Discipline: Technology and Engineering
Subcategory: Biomedical Engineering
Session: 3
Room: Exhibit Hall A
Nicole Vigon - University of Wisconsin-Milwaukee
Co-Author(s): Anahita A. Qashqai, University of Wisconsin-Milwaukee, Milwaukee, Alyssa J. Schnorenberg, University of Wisconsin-Milwaukee, Milwaukee, Donald G. Basel, Children's Hospital, Milwaukee, Brooke A Slavens, University of Wisconsin-Milwaukee, Milwaukee
Hypermobile Ehlers-Danlos Syndrome (hEDS) is an inherited connective tissue disorder that is caused by a defect in the protein collagen. This disorder affects as many as 1 in 5000 people worldwide. Symptoms include overly flexible joints that can more easily dislocate, creating joint instability, which leads to early-onset osteoarthritis. There is currently a lack of knowledge on the functional effects of these symptoms on gait in children with hEDS. This study aims to quantify temporal-spatial kinematic characteristics of gait, in an effort to define the phenotype of hEDS. Six participants with hEDS (mean age of 13.7 years old) were recruited from the Genetics Center at Children’s Hospital of Wisconsin. The subjects underwent three-dimensional motion analysis using a 15-camera Vicon T Series system with 14 retro-reflective markers. The subjects completed 8-10 trials at a self-selected, fast, and slow walking speed along a 30-ft walkway. Data was labeled, filtered, and modeled using Vicon Nexus software and the lower extremity Plug-in Gait model. Stride length, walking speed, stance duration, and cadence were calculated for multiple gait cycles per subject for each walking speed. The mean self-selected speed results for these parameters were 1.27 ± 0.156 m, 1.24 ± 0.067 m/s, 37.78 ± 1.94% and 59.46 ± 7.19 strides/min, respectively. While group means were within normal ranges for all gait parameters, inspection of patient specific metrics were found to be different from normal as reported from literature. Identification of patient specific differences between those with hEDS and healthy individuals may provide insight to determine the underlying mechanisms of pain and injury, to mitigate the risk for early-onset osteoarthritis. Quantitative gait analysis findings will provide rehabilitation engineers, therapists, and physicians with a better understanding of pathological human movement. This work will lead to improved diagnosis and rehabilitation for children and youths with hEDS.

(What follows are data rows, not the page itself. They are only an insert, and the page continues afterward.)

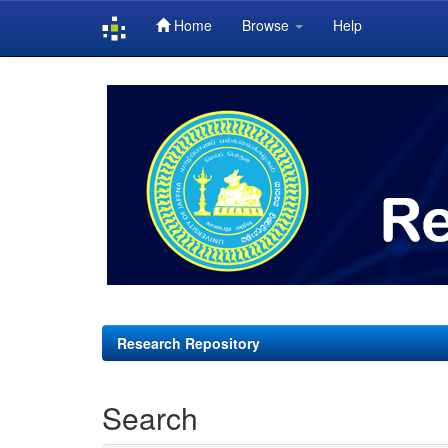
Home
Browse
Help
Skip
navigation
Research Repository
Search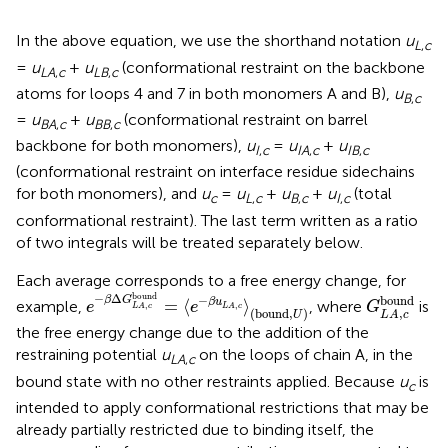
In the above equation, we use the shorthand notation
u
L
,
c
=
u
+
u
(conformational restraint on the backbone
LA
,
c
LB
,
c
atoms for loops 4 and 7 in both monomers A and B),
u
B
,
c
=
u
+
u
(conformational restraint on barrel
BA
,
c
BB
,
c
backbone for both monomers),
u
=
u
+
u
I
,
c
IA
,
c
IB
,
c
(conformational restraint on interface residue sidechains
for both monomers), and
u
=
u
+
u
+
u
(total
c
L
,
c
B
,
c
I
,
c
conformational restraint). The last term written as a ratio
of two integrals will be treated separately below.
Each average corresponds to a free energy change, for
e
−
β
Δ
G
L
A
,
c
bound
=
⟨
e
−
β
u
L
A
,
c
⟩
(
b
o
u
n
d
,
U
)
G
L
A
,
c
bo
bound
−
Δ
bound
−
β
G
=
⟨
⟩
β
u
example,
, where
is
e
e
G
,
,
L
A
c
L
A
c
(
b
o
u
n
d
,
)
,
U
L
A
c
the free energy change due to the addition of the
restraining potential
u
on the loops of chain A, in the
LA
,
c
bound state with no other restraints applied. Because
u
is
c
intended to apply conformational restrictions that may be
already partially restricted due to binding itself, the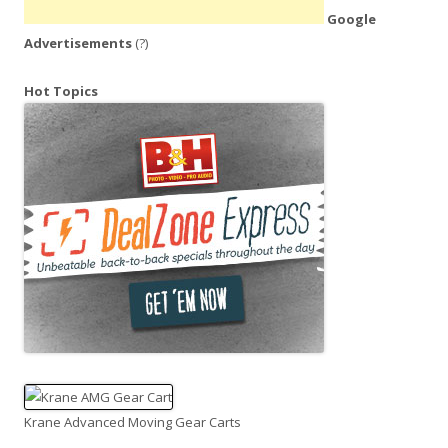
Google
Advertisements
(?)
Hot Topics
Krane Advanced Moving Gear Carts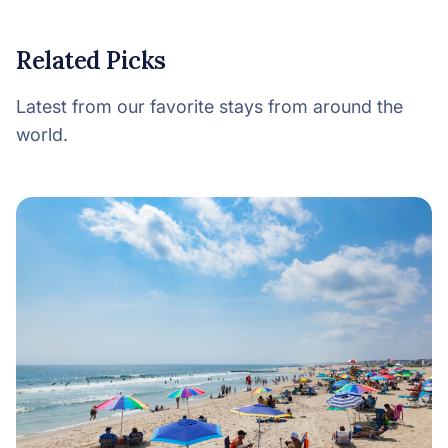
Related Picks
Latest from our favorite stays from around the
world.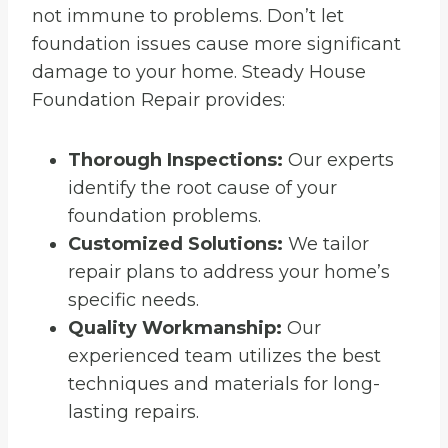
not immune to problems. Don’t let
foundation issues cause more significant
damage to your home. Steady House
Foundation Repair provides:
Thorough Inspections:
Our experts
identify the root cause of your
foundation problems.
Customized Solutions:
We tailor
repair plans to address your home’s
specific needs.
Quality Workmanship:
Our
experienced team utilizes the best
techniques and materials for long-
lasting repairs.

Funder Acknowledgement(s): Supported by the Genetic Center of the Children's Hospital of Wisconsin. A special thanks to the Stimulus Package to Accelerate Research Clusters (SPARC) grant and the Senior Excellence in Research Award (SERA).
Faculty Advisor: Brooke Slavens, slavens@uwm.edu
Role: I was apart of every aspect of this component of the research project. This project is apart of a much larger ongoing project, partnered with Children's Hospital in Milwaukee. I assisted with motion capture data collection. As well as data labeling, filtering and modeling using Vicon Nexus software. Lastly I calculated using Vicon Nexus, then analyzed the temporal spatial gait data.